Array as parameter - c++

I was wondering which one of these is the best when I pass an array as parameter?
void function(int arr[]) {...};
or
void function(int* arr) {...};
Could you tell me your reason? and which book you might refer to? Thanks!

Since this question is tagged c++, I would use neither. If you must use this, both are equivalent.
But since you use C++, a better approach is to use a std::vector for such tasks
void function(std::vector<int> &arr) {...}
or, if you don't modify the array/vector
void function(const std::vector<int> &arr) {...}

If you just want to pass any array (including dynamically allocated), they are equivalent.
Should your function require an actual fixed-size array, you could do this:
template <size_t N>
void function(char (&str)[N]) { ... }

They are semantically identical.
#1 is slightly better (in my opinion) because it makes it explicit that you are passing an array.

You ask which to choose of
void function(int arr[]) {...};
and
void function(int* arr) {...};
The latter allows you to declare the pointer itself as const, while the former only allows you to declare the items as const. However, to the reader [] indicates an array as opposed to possibly a pointer to a single object. Personally I think the constraint offered by const is more practically useful than the indication of array'ness offered by [].
For higher level code, use std::vector or std::array, whichever is more appropriate.

The best way to pass an array as a parameter is actually:
void function(type_t* array, int amountOfElts, int arrayAllocatedElts);
For some cases (like when passing strings) you can often skip these two parameters. But they may be useful either way, for example when doing some operations on the string, or they may save you a strlen call or two.
Using the [] option in function arguments is in my opinion confusing and should be avoided. But I don't think it's a convention.

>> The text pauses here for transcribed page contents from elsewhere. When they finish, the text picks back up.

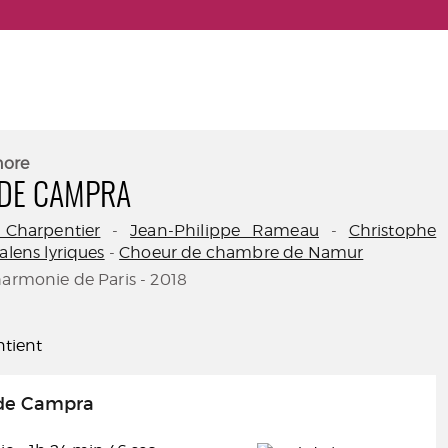
nore
 DE CAMPRA
 Charpentier
-
Jean-Philippe Rameau
-
Christophe
alens lyriques
-
Choeur de chambre de Namur
harmonie de Paris - 2018
tient
de Campra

Depending on the layer of abstraction you want to provide, you should chose between Olaf's approach or something STL uses to the great level:
template <class Iter>
void function(Iter first, Iter last)
{
// for example, to get size:
std::size_t size = std::distance(first, last);
// for example, to iterate:
for ( Iter it = first; it != last; ++it )
{
// *it to get the value, like:
std::cout << *it << std::endl;
}
}
That way, you can use the function not only for arrays, but for various STL types: vectors, lists, queues, stacks and so.
int tab[4] = {1,2,3,4};
function(tab, tab+4);
std::vector<int> vec;
// fill vector with something
function(vec.begin(), vec.end());

Related

Why in particular should I rather pass a std::span than a std::vector& to a function?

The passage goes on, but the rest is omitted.